New Frontier: How Digital Therapeutics Serve as Doctor-Prescribed Software

An Executive Perspective on Digital Therapeutics, by Natalie Dakers.

 

In recent years, adding “tech” to your industry has become all the rage. Fintech. Cleantech. Agritech. And guess what? The marriage of technology and medicine (a.k.a. digital therapeutics) is coming to a doctor’s office near you.

 

Technology is disrupting almost every sector, and medicine is next in line. This revolution is taking the world by storm with billions of dollars – to the tune of $14 billion-plus – invested in digital health, including digital therapeutics.

 

Whereas digital health describes all technologies for health and wellness (like your fitness tracking watch), what sets digital therapeutics apart is that it is evidence-based and goes down a regulatory pathway. It can best be described as software – prescribed by a doctor – that prevents, manages and treats medical disorders or diseases. For example, algorithms that activate different neurological regions in the brain to treat dementia or depression. Digital programs to prevent the onset of diabetes. Video games utilizing adaptive sensory stimulus software to treat ADHD.

 

When you think about the many chronic conditions and diseases currently lacking effective treatments, the opportunities for digital therapeutics to change medicine and patient care are endless. Alzheimer’s, Parkinson’s, diabetes, obesity, you name it. In the near future, digital therapeutics may well become a gold standard for treating patients.

 

That said, where is Canada on this front? Health and biosciences are one of the six priority areas that Canada has decided to focus its innovation efforts to support the well-being of our people and bring greater prosperity to our country.
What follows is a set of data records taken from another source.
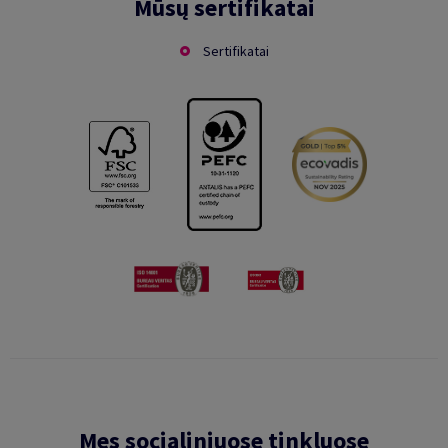
Mūsų sertifikatai
Sertifikatai
Mes socialiniuose tinkluose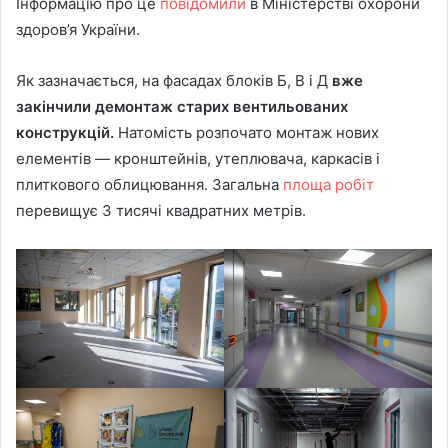
Інформацію про це
повідомили
в Міністерстві охорони
здоров’я України.
Як зазначається, на фасадах блоків Б, В і Д
вже
закінчили демонтаж старих вентильованих
конструкцій.
Натомість розпочато монтаж нових
елементів — кронштейнів, утеплювача, каркасів і
плиткового облицювання. Загальна
площа робіт
перевищує 3 тисячі квадратних метрів.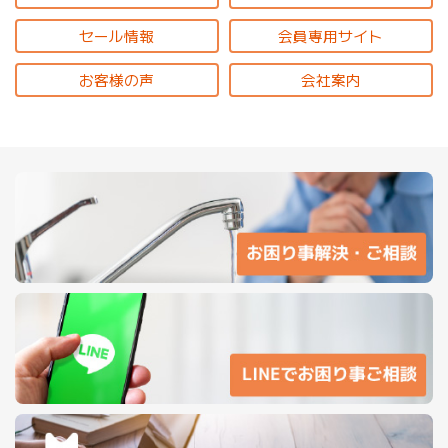
セール情報
会員専用サイト
お客様の声
会社案内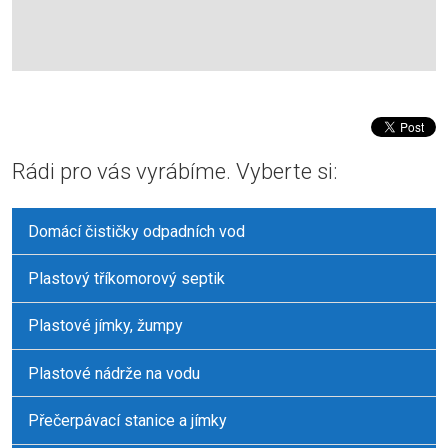
Rádi pro vás vyrábíme. Vyberte si:
Domácí čističky odpadních vod
Plastový tříkomorový septik
Plastové jímky, žumpy
Plastové nádrže na vodu
Přečerpávací stanice a jímky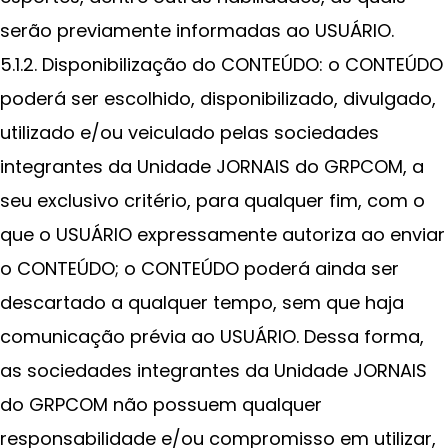
serão previamente informadas ao USUÁRIO.
5.1.2. Disponibilização do CONTEÚDO: o CONTEÚDO
poderá ser escolhido, disponibilizado, divulgado,
utilizado e/ou veiculado pelas sociedades
integrantes da Unidade JORNAIS do GRPCOM, a
seu exclusivo critério, para qualquer fim, com o
que o USUÁRIO expressamente autoriza ao enviar
o CONTEÚDO; o CONTEÚDO poderá ainda ser
descartado a qualquer tempo, sem que haja
comunicação prévia ao USUÁRIO. Dessa forma,
as sociedades integrantes da Unidade JORNAIS
do GRPCOM não possuem qualquer
responsabilidade e/ou compromisso em utilizar,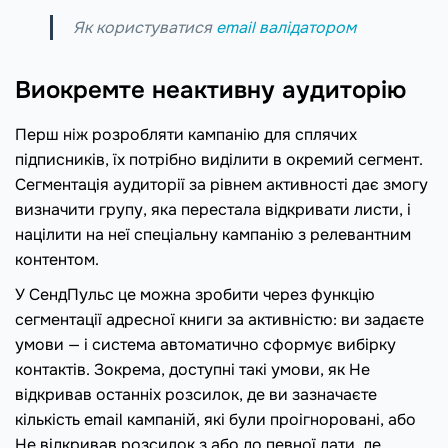
Як користуватися
email валідатором
Виокремте неактивну аудиторію
Перш ніж розробляти кампанію для сплячих
підписників, їх потрібно виділити в окремий сегмент.
Сегментація аудиторії за рівнем активності дає змогу
визначити групу, яка перестала відкривати листи, і
націлити на неї спеціальну кампанію з релевантним
контентом.
У СендПульс це можна зробити через функцію
сегментації адресної книги за активністю: ви задаєте
умови — і система автоматично сформує вибірку
контактів. Зокрема, доступні такі умови, як Не
відкривав останніх розсилок, де ви зазначаєте
кількість email кампаній, які були проігноровані, або
Не відкривав розсилок з або до певної дати, де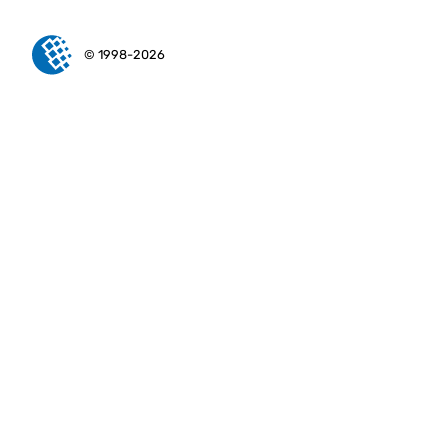
© 1998-2026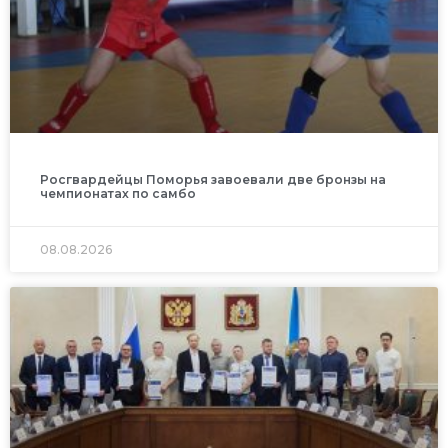
Росгвардейцы Поморья завоевали две бронзы на
чемпионатах по самбо
08.08.2026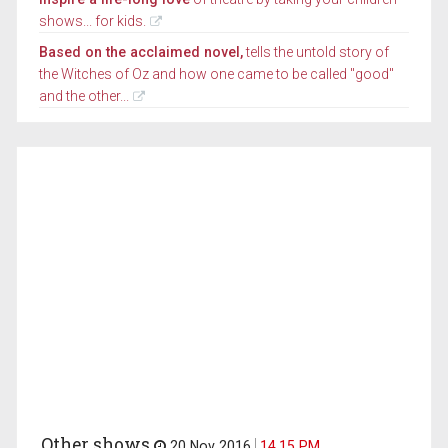
shows... for kids.
Based on the acclaimed novel,
tells the untold story of
the Witches of Oz and how one came to be called "good"
and the other...
Other shows
20 Nov 2016
14.15 PM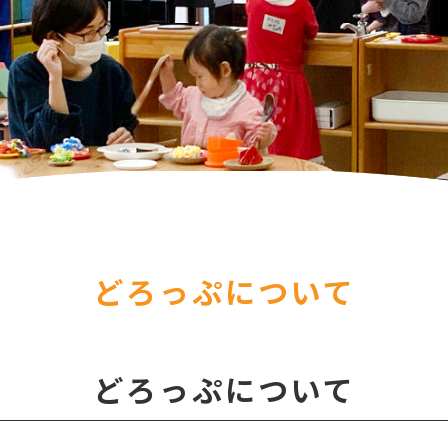
どろっぷについて
どろっぷについて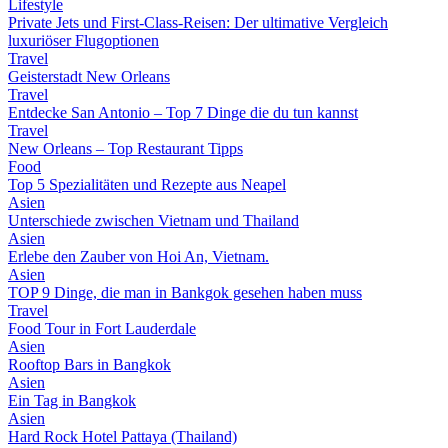
Lifestyle
Private Jets und First-Class-Reisen: Der ultimative Vergleich
luxuriöser Flugoptionen
Travel
Geisterstadt New Orleans
Travel
Entdecke San Antonio – Top 7 Dinge die du tun kannst
Travel
New Orleans – Top Restaurant Tipps
Food
Top 5 Spezialitäten und Rezepte aus Neapel
Asien
Unterschiede zwischen Vietnam und Thailand
Asien
Erlebe den Zauber von Hoi An, Vietnam.
Asien
TOP 9 Dinge, die man in Bankgok gesehen haben muss
Travel
Food Tour in Fort Lauderdale
Asien
Rooftop Bars in Bangkok
Asien
Ein Tag in Bangkok
Asien
Hard Rock Hotel Pattaya (Thailand)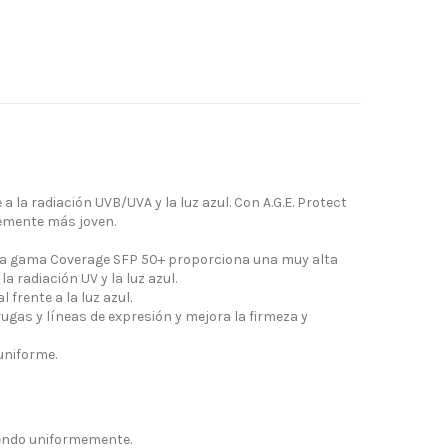
 la radiación UVB/UVA y la luz azul. Con A.G.E. Protect
blemente más joven.
. La gama Coverage SFP 50+ proporciona una muy alta
 radiación UV y la luz azul.
frente a la luz azul.
rugas y líneas de expresión y mejora la firmeza y
uniforme.
uyendo uniformemente.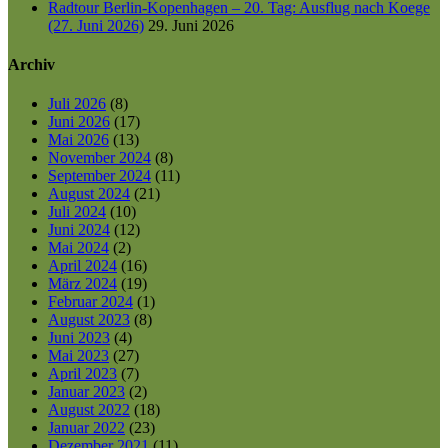
Radtour Berlin-Kopenhagen – 20. Tag: Ausflug nach Koege
(27. Juni 2026)
29. Juni 2026
Archiv
Juli 2026
(8)
Juni 2026
(17)
Mai 2026
(13)
November 2024
(8)
September 2024
(11)
August 2024
(21)
Juli 2024
(10)
Juni 2024
(12)
Mai 2024
(2)
April 2024
(16)
März 2024
(19)
Februar 2024
(1)
August 2023
(8)
Juni 2023
(4)
Mai 2023
(27)
April 2023
(7)
Januar 2023
(2)
August 2022
(18)
Januar 2022
(23)
Dezember 2021
(11)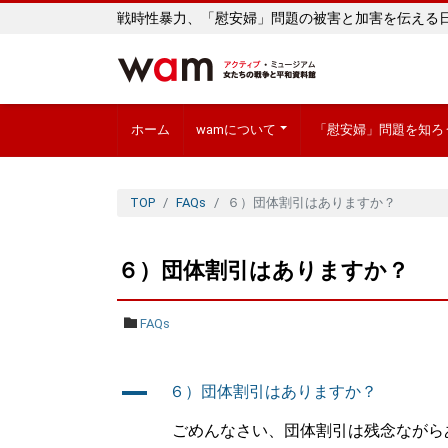
戦時性暴力、「慰安婦」問題の被害と加害を伝える
ホーム
wamについて
「慰安婦」問題を知ろ
TOP
FAQs
６）団体割引はありますか？
６）団体割引はありますか？
FAQs
A
６）団体割引はありますか？
ごめんなさい、団体割引は残念ながら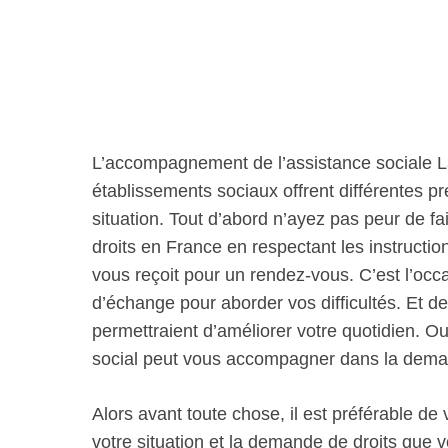
L’accompagnement de l’assistance sociale La 
établissements sociaux offrent différentes 
situation. Tout d’abord n’ayez pas peur de fai
droits en France en respectant les instructio
vous reçoit pour un rendez-vous. C’est l’oc
d’échange pour aborder vos difficultés. Et de
permettraient d’améliorer votre quotidien. Ou
social peut vous accompagner dans la dema
Alors avant toute chose, il est préférable de
votre situation et la demande de droits que v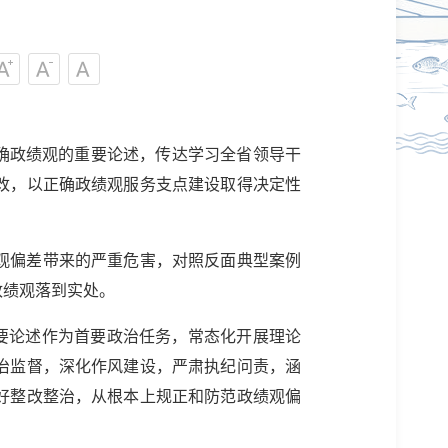
确政绩观的重要论述，传达学习全省领导干
改，以正确政绩观服务支点建设取得决定性
观偏差带来的严重危害，对照反面典型案例
政绩观落到实处。
要论述作为首要政治任务，常态化开展理论
治监督，深化作风建设，严肃执纪问责，涵
好整改整治，从根本上规正和防范政绩观偏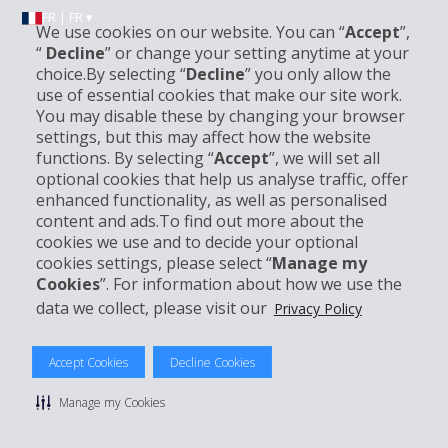
FR | FR ▾
We use cookies on our website. You can “
Accept
”,
“
Decline
” or change your setting anytime at your
choice.By selecting “
Decline
” you only allow the
Informations sur l'entreprise
use of essential cookies that make our site work.
You may disable these by changing your browser
settings, but this may affect how the website
Entreprise
functions. By selecting “
Accept
”, we will set all
optional cookies that help us analyse traffic, offer
Support client
enhanced functionality, as well as personalised
content and ads.To find out more about the
cookies we use and to decide your optional
Réserver avec Hertz
cookies settings, please select “
Manage my
Cookies
”. For information about how we use the
data we collect, please visit our
Privacy Policy
© 2026 The Hertz System, Inc.
Accept Cookies
Decline Cookies
Politique de confidentialité
|
Conditions d'utilisation du site
|
Conditions de location
|
Informations tarifaires
|
Plan du site
|
Manage my Cookies
Gérer mes cookies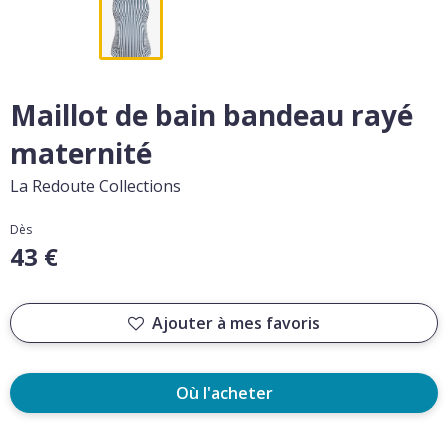
Maillot de bain bandeau rayé
maternité
La Redoute Collections
Dès
43 €
Ajouter à mes favoris
Où l'acheter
In fact, in fall 2018 Canada created a vision to double the size of the health and biosciences sector – both in exports and companies – by 2025. This means we’d have to create 150 companies per year to feed that kind of growth in the next six years. Think about the capital and people required to make that work.

 

Unfortunately, we are slow to saddle up and take part in the innovation race, as there is not enough capital and talent to go around. Pioneering companies in other parts of the world are leading the way in health and biosciences. We had best take note to embrace this new frontier in digital therapeutics or risk being left behind on that front, too.

 

The good news? We can heed the lessons learned from those who have already ventured into this space. And use these lessons as a springboard to catch up. Here are a few things for Canadian entrepreneurs to think about if they want to create a digital therapeutic:

 

  • Your ticket to success is making sure that your clinical trials provide compelling evidence of your impact claims. And, fortunately, these trials are shorter and cheaper than for traditional therapeutics or pharmaceuticals.
  • Your business model is just as important as your software. Figure out how to go to market, who’s willing to pay and what outcomes you expect.
  • Attract both tech and life science investors to strengthen the success of your venture.
  • Your team of medical scientists and software developers must understand each other’s needs and work well together.
  • Be thoughtful about protecting your intellectual property.

 

In summary, the convergence of medicine and technology is coming fast and furious, and these therapies are being embraced by regulatory agencies like the U.S. Food and Drug Administration. There are many opportunities we could take better advantage of, and niches we could get into, that could be globally competitive. And we are well poised to move into this area given our strong digital capabilities and strong drug development – the two just need to come together.

 

Canada, it’s time to embrace the future of medicine because it is already here.